> _Assigned task_
Exact copies of all the entries are required, and no pictures should appear in them.

> _Collected data_
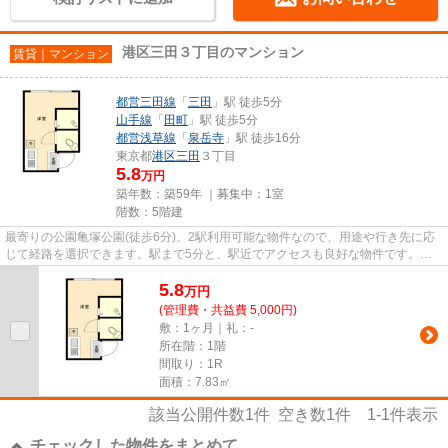
港区三田３丁目のマンション
賃貸｜マンション
都営三田線
「
三田
」駅 徒歩5分
山手線
「
田町
」駅 徒歩5分
都営浅草線
「
泉岳寺
」駅 徒歩16分
東京都
港区
三田
３丁目
5.8
万円
築年数：築59年 ｜募集中：
1室
階数：5階建
最寄りの公園亀塚公園(徒歩6分)。2駅利用可能な物件なので、用途や行き先に応
じて経路を選択できます。駅まで5分と、駅近でアクセスも良好な物件です。防
犯対策もバッチリなマンション...
5.8
万
円
(管理費・共益費 5,000円)
敷：1ヶ月｜礼：-
所在階：1階
間取り：1R
面積：7.83㎡
該当公開件数
1
件 空き数
1
件
1-1
件表示
チェックした物件をまとめて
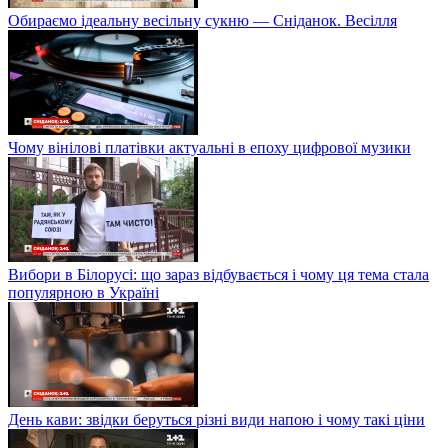
Обираємо ідеальну весільну сукню — Сніданок. Весілля
Чому вінілові платівки актуальні в епоху цифрової музики
Вибори в Білорусі: що зараз відбувається і чому ця тема стала
популярною в Україні
День кави: звідки беруться різні види напою і чому такі ціни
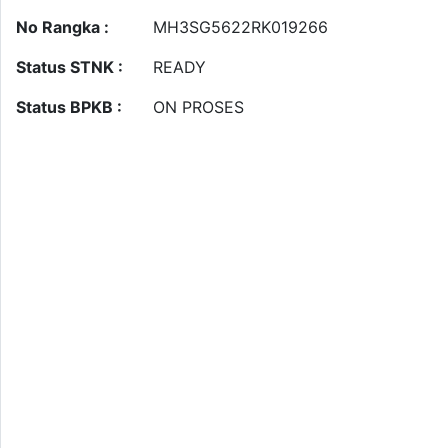
No Rangka :
MH3SG5622RK019266
Status STNK :
READY
Status BPKB :
ON PROSES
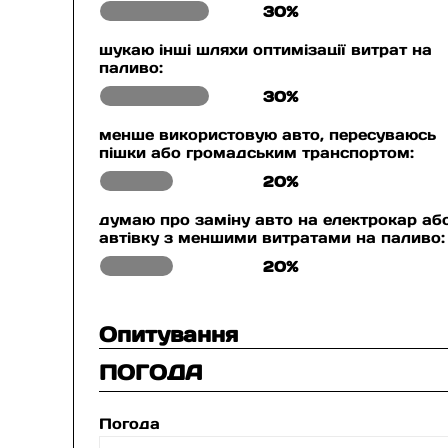
30%
шукаю інші шляхи оптимізації витрат на
паливо:
30%
менше використовую авто, пересуваюсь
пішки або громадським транспортом:
20%
думаю про заміну авто на електрокар аб
автівку з меншими витратами на паливо:
20%
Опитування
ПОГОДА
Погода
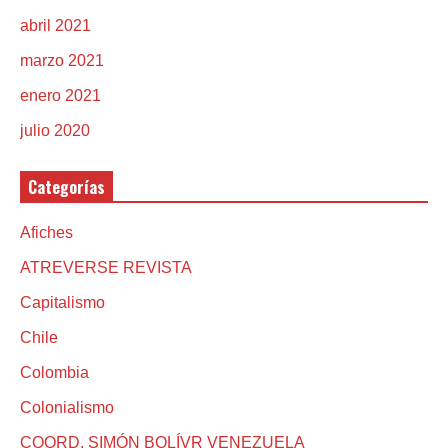
abril 2021
marzo 2021
enero 2021
julio 2020
Categorías
Afiches
ATREVERSE REVISTA
Capitalismo
Chile
Colombia
Colonialismo
COORD. SIMÓN BOLÍVR VENEZUELA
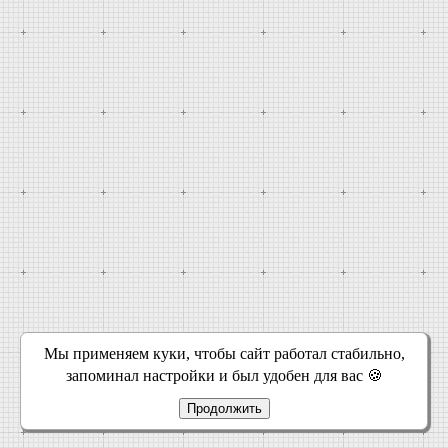
Мы применяем куки, чтобы сайт работал стабильно,
запоминал настройки и был удобен для вас 🍪
Продолжить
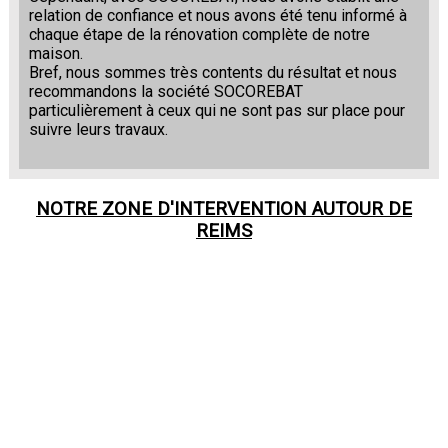
relation de confiance et nous avons été tenu informé à
chaque étape de la rénovation complète de notre
maison.
Bref, nous sommes très contents du résultat et nous
recommandons la société SOCOREBAT
particulièrement à ceux qui ne sont pas sur place pour
suivre leurs travaux.
NOTRE ZONE D'INTERVENTION AUTOUR DE
REIMS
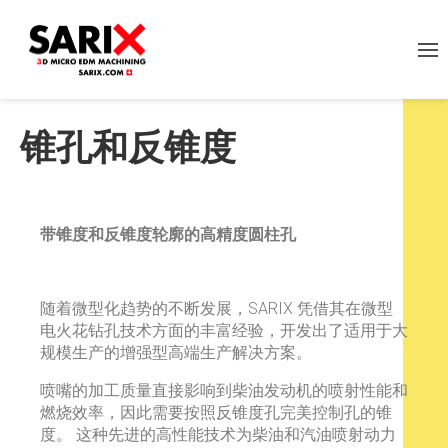
锥孔和反锥度
带锥度和反锥度轮廓的高精度圆柱孔
随着微型化趋势的不断发展，SARIX 凭借其在微型
电火花钻孔技术方面的丰富经验，开发出了适用于大
规模生产的增强型高端生产解决方案。
喷嘴的加工质量直接影响到柴油发动机的喷射性能和
燃烧效率，因此需要按照反锥度孔完美控制孔的锥
度。 这种先进的高性能技术为柴油和汽油喷射动力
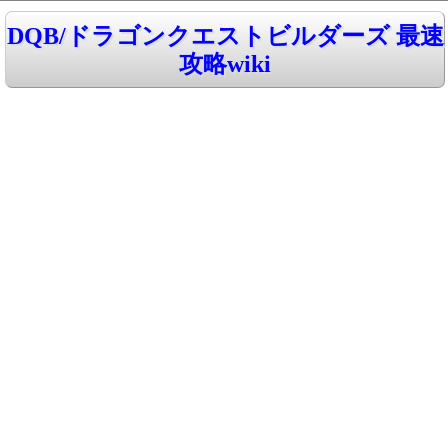
DQB/ドラゴンクエストビルダーズ 最速
攻略wiki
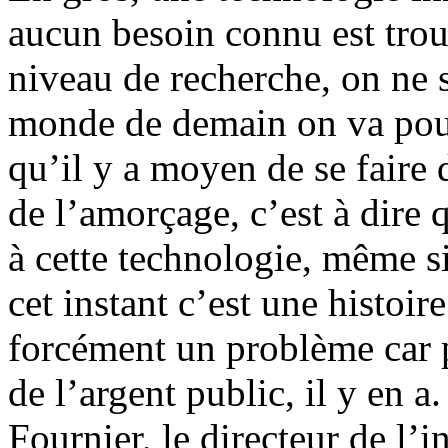
aucun besoin connu est trou
niveau de recherche, on ne 
monde de demain on va pouv
qu’il y a moyen de se faire 
de l’amorçage, c’est à dire
à cette technologie, même si 
cet instant c’est une histoir
forcément un problème car p
de l’argent public, il y en 
Fournier, le directeur de l’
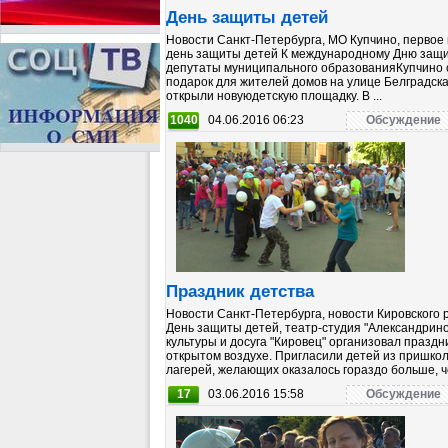
День защиты детей
Новости Санкт-Петербурга, МО Купчино, первое
день защиты детей К международному Дню защ
депутаты муниципального образованияКупчино
подарок для жителей домов на улице Белградска
открыли новуюдетскую площадку. В ...
1040
04.06.2016 06:23
Обсуждение
Праздник детства
Новости Санкт-Петербурга, новости Кировского 
День защиты детей, театр-студия "Александрин
культуры и досуга "Кировец" организовал праздн
открытом воздухе. Пригласили детей из пришко
лагерей, желающих оказалось гораздо больше, че
17
03.06.2016 15:58
Обсуждение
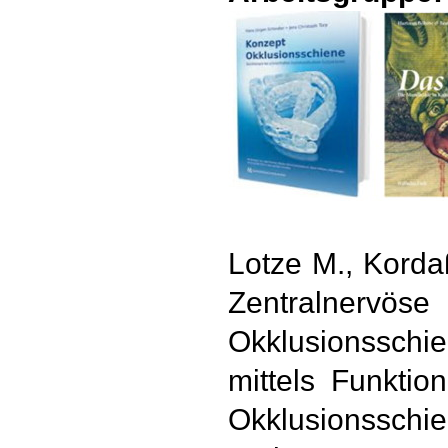
Lotze M., Kordaß
Zentralner
Okklusionssch
mittels Funkti
Okklusionsschie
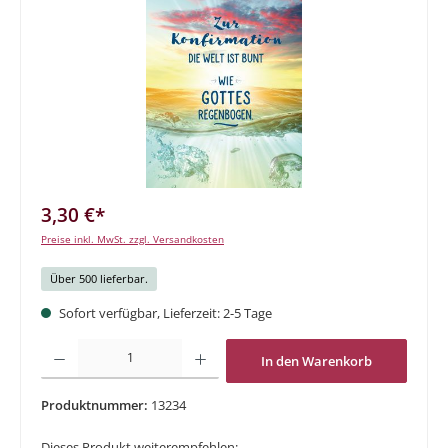
3,30 €*
Preise inkl. MwSt. zzgl. Versandkosten
Über 500 lieferbar.
Sofort verfügbar, Lieferzeit: 2-5 Tage
Produkt Anzahl: Gib den gewünschten Wert ein oder benutze die Schaltflächen um di
In den Warenkorb
Produktnummer:
13234
Dieses Produkt weiterempfehlen:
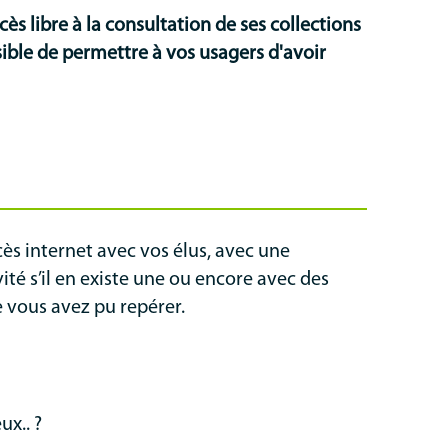
 libre à la consultation de ses collections
ssible de permettre à vos usagers d'avoir
cès internet avec vos élus, avec une
ité s’il en existe une ou encore avec des
 vous avez pu repérer.
ux.. ?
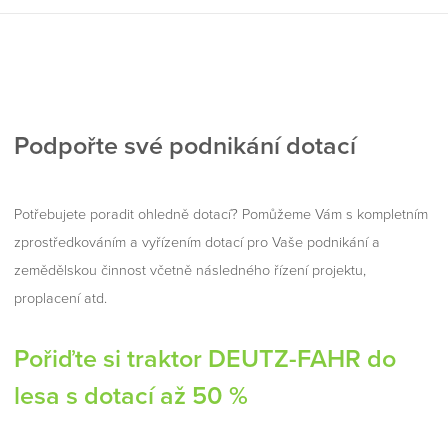
Podpořte své podnikání dotací
Potřebujete poradit ohledně dotací? Pomůžeme Vám s kompletním
zprostředkováním a vyřízením dotací pro Vaše podnikání a
zemědělskou činnost včetně následného řízení projektu,
proplacení atd.
Pořiďte si traktor DEUTZ-FAHR do
lesa s dotací až 50 %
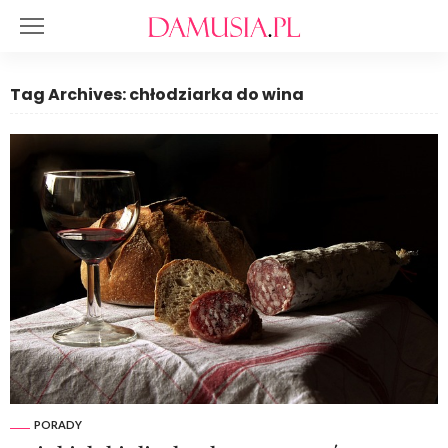
Tag Archives: chłodziarka do wina
PORADY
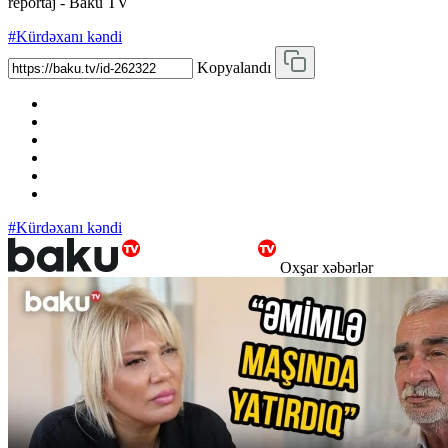
reportaj - Baku TV
#Kürdəxanı kəndi
Kopyalandı
#Kürdəxanı kəndi
Oxşar xəbərlər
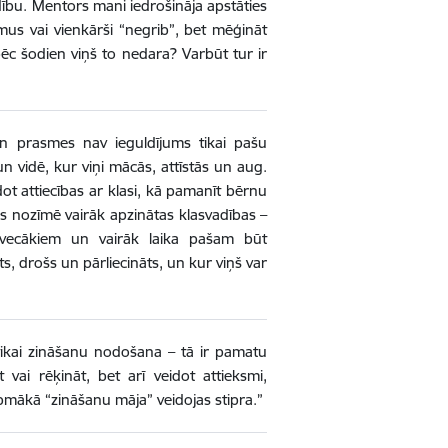
ību. Mentors mani iedrošināja apstāties
mus vai vienkārši “negrib”, bet mēģināt
ēc šodien viņš to nedara? Varbūt tur ir
n prasmes nav ieguldījums tikai pašu
n vidē, kur viņi mācās, attīstās un aug.
dot attiecības ar klasi, kā pamanīt bērnu
tas nozīmē vairāk apzinātas klasvadības –
r vecākiem un vairāk laika pašam būt
ts, drošs un pārliecināts, un kur viņš var
ikai zināšanu nodošana – tā ir pamatu
 vai rēķināt, bet arī veidot attieksmi,
turpmākā “zināšanu māja” veidojas stipra.”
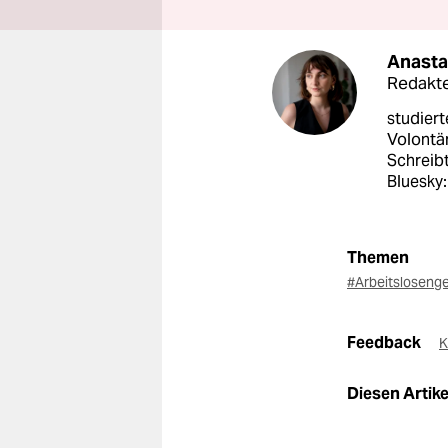
Anasta
Redakte
studiert
Volontär
Schreibt
Bluesky:
Themen
#Arbeitsloseng
Feedback
K
Diesen Artikel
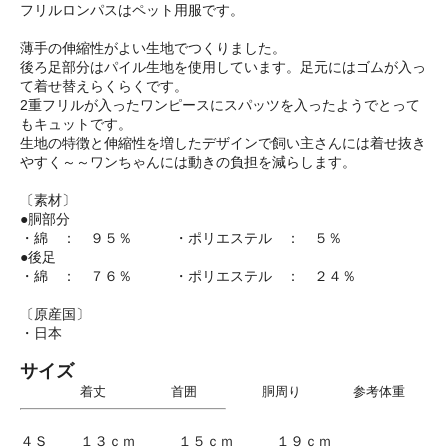
フリルロンパスはペット用服です。
薄手の伸縮性がよい生地でつくりました。
後ろ足部分はパイル生地を使用しています。足元にはゴムが入っ
て着せ替えらくらくです。
2重フリルが入ったワンピースにスパッツを入ったようでとって
もキュットです。
生地の特徴と伸縮性を増したデザインで飼い主さんには着せ抜き
やすく～～ワンちゃんには動きの負担を減らします。
〔素材〕
●胴部分
・綿 ： ９５％ ・ポリエステル ： ５％
●後足
・綿 ： ７６％ ・ポリエステル ： ２４％
〔原産国〕
・日本
サイズ
着丈 首囲 胴周り 参考体重
４Ｓ １３ｃｍ １５ｃｍ １９ｃｍ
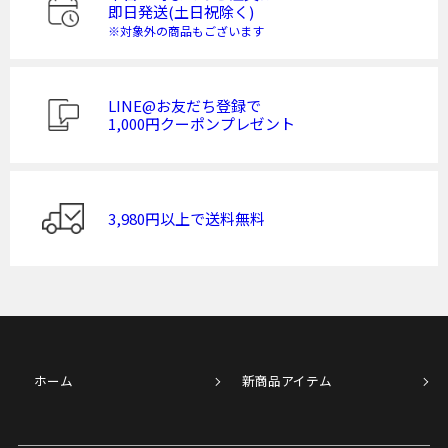
即日発送(土日祝除く)
※対象外の商品もございます
LINE@お友だち登録で
1,000円クーポンプレゼント
3,980円以上で送料無料
ホーム
新商品アイテム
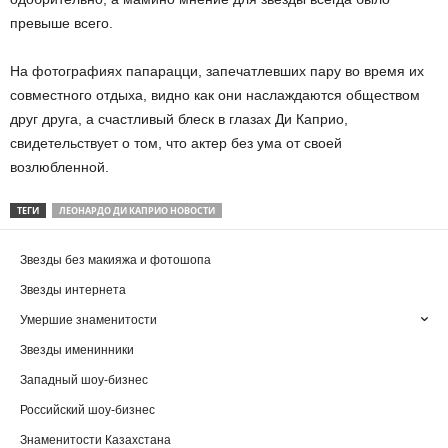
превыше всего.
На фотографиях папарацци, запечатлевших пару во время их
совместного отдыха, видно как они наслаждаются обществом
друг друга, а счастливый блеск в глазах Ди Каприо,
свидетельствует о том, что актер без ума от своей
возлюбленной.
ТЕГИ
ЛЕОНАРДО ДИ КАПРИО НОВОСТИ
Звезды без макияжа и фотошопа
Звезды интернета
Умершие знаменитости
Звезды именинники
Западный шоу-бизнес
Российский шоу-бизнес
Знаменитости Казахстана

> _Answer section_
港区三田３丁目のマンション
賃貸｜マンション
都営三田線
「
三田
」駅 徒歩5分
山手線
「
田町
」駅 徒歩5分
都営浅草線
「
泉岳寺
」駅 徒歩16分
東京都
港区
三田
３丁目
5.8
万円
築年数：築59年 ｜募集中：
1室
階数：5階建
最寄りの公園亀塚公園(徒歩6分)。2駅利用可能な物件なので、用途や行き先に応
じて経路を選択できます。駅まで5分と、駅近でアクセスも良好な物件です。防
犯対策もバッチリなマンション...
5.8
万
円
(管理費・共益費 5,000円)
敷：1ヶ月｜礼：-
所在階：1階
間取り：1R
面積：7.83㎡
該当公開件数
1
件 空き数
1
件
1-1
件表示
チェックした物件をまとめて
Обираємо ідеальну весільну сукню — Сніданок. Весілля
Чому вінілові платівки актуальні в епоху цифрової музики
Вибори в Білорусі: що зараз відбувається і чому ця тема стала
популярною в Україні
День кави: звідки беруться різні види напою і чому такі ціни
No Rangka :
MH3SG5622RK019266
Status STNK :
READY
Status BPKB :
ON PROSES
30%
шукаю інші шляхи оптимізації витрат на
паливо:
30%
менше використовую авто, пересуваюсь
пішки або громадським транспортом:
20%
думаю про заміну авто на електрокар аб
автівку з меншими витратами на паливо:
20%
Опитування
ПОГОДА
Погода
abril 2021
marzo 2021
enero 2021
julio 2020
Categorías
Afiches
ATREVERSE REVISTA
Capitalismo
Chile
Colombia
Colonialismo
COORD. SIMÓN BOLÍVR VENEZUELA
Мы применяем куки, чтобы сайт работал стабильно,
запоминал настройки и был удобен для вас 🍪
Продолжить
relation de confiance et nous avons été tenu informé à
chaque étape de la rénovation complète de notre
maison.
Bref, nous sommes très contents du résultat et nous
recommandons la société SOCOREBAT
particulièrement à ceux qui ne sont pas sur place pour
suivre leurs travaux.
NOTRE ZONE D'INTERVENTION AUTOUR DE
REIMS
锥孔和反锥度
带锥度和反锥度轮廓的高精度圆柱孔
随着微型化趋势的不断发展，SARIX 凭借其在微型
电火花钻孔技术方面的丰富经验，开发出了适用于大
规模生产的增强型高端生产解决方案。
喷嘴的加工质量直接影响到柴油发动机的喷射性能和
燃烧效率，因此需要按照反锥度孔完美控制孔的锥
度。 这种先进的高性能技术为柴油和汽油喷射动力
DQB/ドラゴンクエストビルダーズ 最速
攻略wiki
aucun besoin connu est trou
niveau de recherche, on ne 
monde de demain on va pouv
qu’il y a moyen de se faire 
de l’amorçage, c’est à dire
à cette technologie, même si 
cet instant c’est une histoir
forcément un problème car p
de l’argent public, il y en 
Fournier, le directeur de l’
День защиты детей
Новости Санкт-Петербурга, МО Купчино, первое
день защиты детей К международному Дню защ
депутаты муниципального образованияКупчино
подарок для жителей домов на улице Белградска
открыли новуюдетскую площадку. В ...
1040
04.06.2016 06:23
Обсуждение
Праздник детства
Новости Санкт-Петербурга, новости Кировского 
День защиты детей, театр-студия "Александрин
культуры и досуга "Кировец" организовал праздн
открытом воздухе. Пригласили детей из пришко
лагерей, желающих оказалось гораздо больше, че
17
03.06.2016 15:58
Обсуждение
Lotze M., Kordaß
Zentralner
Okklusionssch
mittels Funkti
Okklusionsschie
3,30 €*
Preise inkl. MwSt. zzgl. Versandkosten
Über 500 lieferbar.
Sofort verfügbar, Lieferzeit: 2-5 Tage
Produkt Anzahl: Gib den gewünschten Wert ein oder benutze die Schaltflächen um di
In den Warenkorb
Produktnummer:
13234
Dieses Produkt weiterempfehlen:
 libre à la consultation de ses collections
ssible de permettre à vos usagers d'avoir
cès internet avec vos élus, avec une
ité s’il en existe une ou encore avec des
 vous avez pu repérer.
ux.. ?
Podpořte své podnikání dotací
Potřebujete poradit ohledně dotací? Pomůžeme Vám s kompletním
zprostředkováním a vyřízením dotací pro Vaše podnikání a
zemědělskou činnost včetně následného řízení projektu,
proplacení atd.
Pořiďte si traktor DEUTZ-FAHR do
lesa s dotací až 50 %
Tag Archives: chłodziarka do wina
PORADY
reportaj - Baku TV
#Kürdəxanı kəndi
Kopyalandı
#Kürdəxanı kəndi
Oxşar xəbərlər
ību. Mentors mani iedrošināja apstāties
mus vai vienkārši “negrib”, bet mēģināt
ēc šodien viņš to nedara? Varbūt tur ir
n prasmes nav ieguldījums tikai pašu
n vidē, kur viņi mācās, attīstās un aug.
dot attiecības ar klasi, kā pamanīt bērnu
tas nozīmē vairāk apzinātas klasvadības –
r vecākiem un vairāk laika pašam būt
ts, drošs un pārliecināts, un kur viņš var
ikai zināšanu nodošana – tā ir pamatu
 vai rēķināt, bet arī veidot attieksmi,
turpmākā “zināšanu māja” veidojas stipra.”
Anasta
Redakte
studiert
Volontär
Schreibt
Bluesky:
Themen
#Arbeitsloseng
Feedback
K
Diesen Artikel
フリルロンパスはペット用服です。
薄手の伸縮性がよい生地でつくりました。
後ろ足部分はパイル生地を使用しています。足元にはゴムが入っ
て着せ替えらくらくです。
2重フリルが入ったワンピースにスパッツを入ったようでとって
もキュットです。
生地の特徴と伸縮性を増したデザインで飼い主さんには着せ抜き
やすく～～ワンちゃんには動きの負担を減らします。
〔素材〕
●胴部分
・綿 ： ９５％ ・ポリエステル ： ５％
●後足
・綿 ： ７６％ ・ポリエステル ： ２４％
〔原産国〕
・日本
サイズ
着丈 首囲 胴周り 参考体重
４Ｓ １３ｃｍ １５ｃｍ １９ｃｍ
即日発送(土日祝除く)
※対象外の商品もございます
LINE@お友だち登録で
1,000円クーポンプレゼント
3,980円以上で送料無料
ホーム
新商品アイテム
превыше всего.
На фотографиях папарацци, запечатлевших пару во время их
совместного отдыха, видно как они наслаждаются обществом
друг друга, а счастливый блеск в глазах Ди Каприо,
свидетельствует о том, что актер без ума от своей
возлюбленной.
ТЕГИ
ЛЕОНАРДО ДИ КАПРИО НОВОСТИ
Звезды без макияжа и фотошопа
Звезды интернета
Умершие знаменитости
Звезды именинники
Западный шоу-бизнес
Российский шоу-бизнес
Знаменитости Казахстана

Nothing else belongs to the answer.